Your instructions:
Reproduce the closing part of the entries exactly: the line with "Given the image: Outline" and all lines after it, ending with the last line, and nothing else.

%%

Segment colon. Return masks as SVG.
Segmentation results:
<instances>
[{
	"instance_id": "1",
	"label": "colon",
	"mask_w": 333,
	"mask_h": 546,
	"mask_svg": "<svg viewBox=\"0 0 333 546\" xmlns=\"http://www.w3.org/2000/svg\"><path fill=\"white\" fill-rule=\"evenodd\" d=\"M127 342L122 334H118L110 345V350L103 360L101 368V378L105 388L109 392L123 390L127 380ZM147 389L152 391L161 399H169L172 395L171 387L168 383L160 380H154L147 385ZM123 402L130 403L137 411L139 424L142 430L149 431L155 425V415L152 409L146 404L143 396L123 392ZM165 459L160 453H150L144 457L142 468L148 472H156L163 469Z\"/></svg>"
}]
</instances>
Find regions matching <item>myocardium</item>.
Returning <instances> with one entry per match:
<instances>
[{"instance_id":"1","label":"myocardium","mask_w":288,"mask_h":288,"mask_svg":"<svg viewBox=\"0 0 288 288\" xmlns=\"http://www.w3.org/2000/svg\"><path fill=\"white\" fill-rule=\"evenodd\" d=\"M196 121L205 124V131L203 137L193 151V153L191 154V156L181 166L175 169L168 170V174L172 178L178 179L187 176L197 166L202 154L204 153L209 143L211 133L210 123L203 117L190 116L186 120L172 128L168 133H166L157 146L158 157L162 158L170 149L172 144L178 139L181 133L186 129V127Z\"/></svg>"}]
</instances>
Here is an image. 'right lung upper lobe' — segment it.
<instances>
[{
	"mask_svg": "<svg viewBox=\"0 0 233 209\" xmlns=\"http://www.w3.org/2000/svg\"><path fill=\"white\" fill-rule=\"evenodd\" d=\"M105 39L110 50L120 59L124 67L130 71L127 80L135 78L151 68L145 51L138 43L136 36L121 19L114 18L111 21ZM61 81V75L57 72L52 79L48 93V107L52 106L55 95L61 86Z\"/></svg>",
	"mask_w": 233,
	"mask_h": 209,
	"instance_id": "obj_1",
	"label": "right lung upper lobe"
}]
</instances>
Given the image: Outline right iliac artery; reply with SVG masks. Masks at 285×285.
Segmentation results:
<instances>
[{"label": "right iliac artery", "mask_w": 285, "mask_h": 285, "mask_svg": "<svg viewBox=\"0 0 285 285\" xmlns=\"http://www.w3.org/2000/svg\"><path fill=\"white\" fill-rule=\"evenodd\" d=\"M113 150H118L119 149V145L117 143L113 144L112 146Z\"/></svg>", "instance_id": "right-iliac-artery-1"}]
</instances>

%%

Result of this exercise:
Given the image: Outline right iliac artery; reply with SVG masks. Masks at 285×285.
Segmentation results:
<instances>
[{"label": "right iliac artery", "mask_w": 285, "mask_h": 285, "mask_svg": "<svg viewBox=\"0 0 285 285\" xmlns=\"http://www.w3.org/2000/svg\"><path fill=\"white\" fill-rule=\"evenodd\" d=\"M113 150H118L119 149V145L117 143L113 144L112 146Z\"/></svg>", "instance_id": "right-iliac-artery-1"}]
</instances>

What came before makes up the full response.